- What the exercise asks -
Exact wording is needed for every line from the one holding "LG PRESSE S.R.L." to the end of the records below; write those lines out and omit the pictures.

[Saved data entries]
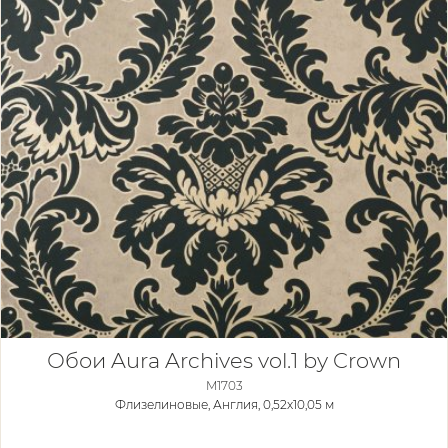
Обои Aura Archives vol.1 by Crown
M1703
Флизелиновые,
Англия, 0,52x10,05 м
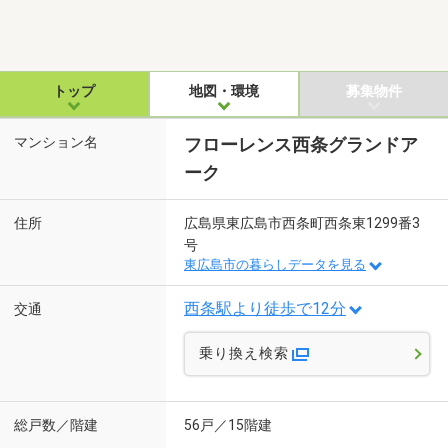
トップ
地図・環境
募集物件
マンション名
フローレンス西条グランドア
ーク
住所
広島県東広島市西条町西条東1299番3
号
東広島市の暮らしデータを見る
西条駅より徒歩で12分
交通
乗り換え検索
総戸数／階建
56戸／15階建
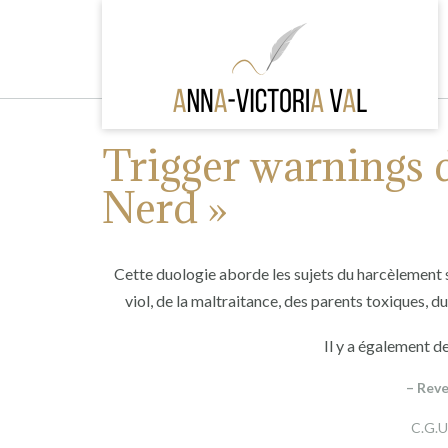
Skip
to
content
Trigger warnings 
Nerd »
Cette duologie aborde les sujets du harcèlement sc
viol, de la maltraitance, des parents toxiques, 
Il y a également d
– Reve
C.G.U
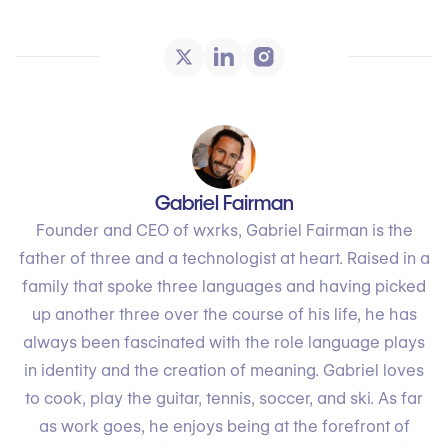
Gabriel Fairman
Founder and CEO of wxrks, Gabriel Fairman is the
father of three and a technologist at heart. Raised in a
family that spoke three languages and having picked
up another three over the course of his life, he has
always been fascinated with the role language plays
in identity and the creation of meaning. Gabriel loves
to cook, play the guitar, tennis, soccer, and ski. As far
as work goes, he enjoys being at the forefront of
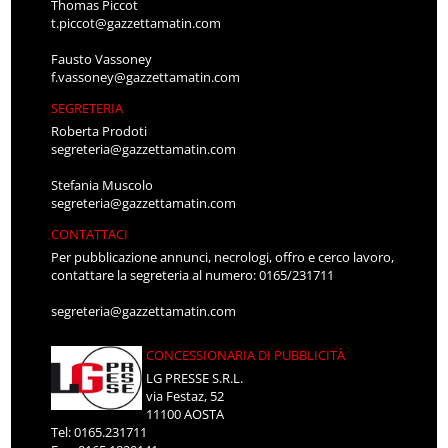
Thomas Piccot
t.piccot@gazzettamatin.com
Fausto Vassoney
f.vassoney@gazzettamatin.com
SEGRETERIA
Roberta Prodoti
segreteria@gazzettamatin.com
Stefania Muscolo
segreteria@gazzettamatin.com
CONTATTACI
Per pubblicazione annunci, necrologi, offro e cerco lavoro,
contattare la segreteria al numero: 0165/231711
segreteria@gazzettamatin.com
CONCESSIONARIA DI PUBBLICITÀ
LG PRESSE S.R.L.
via Festaz, 52
11100 AOSTA
Tel: 0165.231711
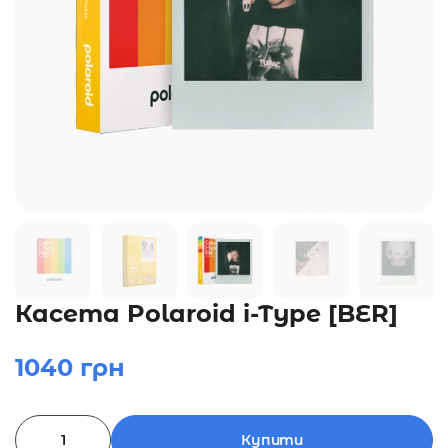
Касета Polaroid i-Type [BER]
1040
грн
Купити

- Answer to this exercise -
LG PRESSE S.R.L.
via Festaz, 52
11100 AOSTA
Tel: 0165.231711
Касета Polaroid i-Type [BER]
1040
грн
Купити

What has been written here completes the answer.